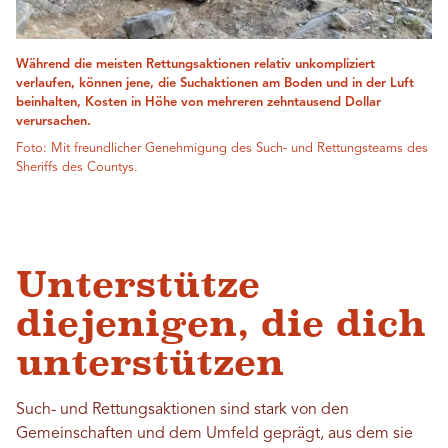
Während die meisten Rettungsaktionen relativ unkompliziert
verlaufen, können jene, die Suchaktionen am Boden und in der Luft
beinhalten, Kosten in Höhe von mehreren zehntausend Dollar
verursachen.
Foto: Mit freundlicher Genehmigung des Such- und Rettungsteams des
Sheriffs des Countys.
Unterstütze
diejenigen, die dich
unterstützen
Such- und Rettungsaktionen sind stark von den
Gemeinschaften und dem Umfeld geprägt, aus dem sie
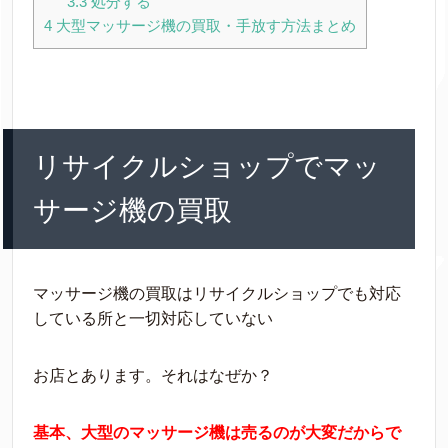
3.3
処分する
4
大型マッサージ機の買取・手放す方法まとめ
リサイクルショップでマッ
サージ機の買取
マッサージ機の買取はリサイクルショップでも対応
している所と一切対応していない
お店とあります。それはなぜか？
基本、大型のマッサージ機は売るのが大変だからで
* * *
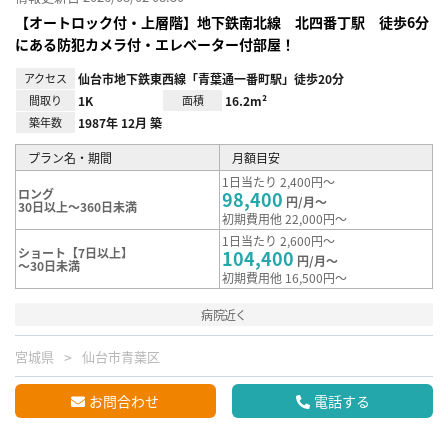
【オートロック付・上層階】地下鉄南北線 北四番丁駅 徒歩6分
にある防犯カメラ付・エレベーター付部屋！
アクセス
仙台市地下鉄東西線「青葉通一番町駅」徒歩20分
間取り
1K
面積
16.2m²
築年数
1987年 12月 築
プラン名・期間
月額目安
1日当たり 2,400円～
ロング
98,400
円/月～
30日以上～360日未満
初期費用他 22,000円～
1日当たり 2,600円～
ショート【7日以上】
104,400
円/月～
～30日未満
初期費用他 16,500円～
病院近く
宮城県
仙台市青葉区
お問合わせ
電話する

[Goal of the exercise]: In the data above, start at the line holding "Während die meisten" and stop after the line holding "基本、大型のマッサージ機は売るのが大変だからで"; write out those lines exactly, without pictures.

[Response to the task]:
Während die meisten Rettungsaktionen relativ unkompliziert
verlaufen, können jene, die Suchaktionen am Boden und in der Luft
beinhalten, Kosten in Höhe von mehreren zehntausend Dollar
verursachen.
Foto: Mit freundlicher Genehmigung des Such- und Rettungsteams des
Sheriffs des Countys.
Unterstütze
diejenigen, die dich
unterstützen
Such- und Rettungsaktionen sind stark von den
Gemeinschaften und dem Umfeld geprägt, aus dem sie
3.3
処分する
4
大型マッサージ機の買取・手放す方法まとめ
リサイクルショップでマッ
サージ機の買取
マッサージ機の買取はリサイクルショップでも対応
している所と一切対応していない
お店とあります。それはなぜか？
基本、大型のマッサージ機は売るのが大変だからで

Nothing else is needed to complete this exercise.